━━━━━ MATERIAL PROVIDED
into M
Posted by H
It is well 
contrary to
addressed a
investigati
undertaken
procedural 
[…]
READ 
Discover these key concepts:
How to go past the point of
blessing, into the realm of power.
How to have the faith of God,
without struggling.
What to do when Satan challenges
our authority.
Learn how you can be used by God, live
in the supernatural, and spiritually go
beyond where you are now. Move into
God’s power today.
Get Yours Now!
━━━━━━━━━━
━━━━━ MATERIAL PROVIDED
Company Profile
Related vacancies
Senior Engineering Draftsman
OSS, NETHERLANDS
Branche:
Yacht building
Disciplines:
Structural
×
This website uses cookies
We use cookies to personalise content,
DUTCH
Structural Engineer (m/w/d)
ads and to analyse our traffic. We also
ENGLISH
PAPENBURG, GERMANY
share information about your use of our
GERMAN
━━━━━━━━━━
-- YOUR OBJECTIVE --
Above are the lines; repeat exactly the ones from the line containing "How to go past the point of" down to the line containing "in the supernatural, and spiritually go", both inclusive.

-- ANSWER SECTION --
How to go past the point of
blessing, into the realm of power.
How to have the faith of God,
without struggling.
What to do when Satan challenges
our authority.
Learn how you can be used by God, live
in the supernatural, and spiritually go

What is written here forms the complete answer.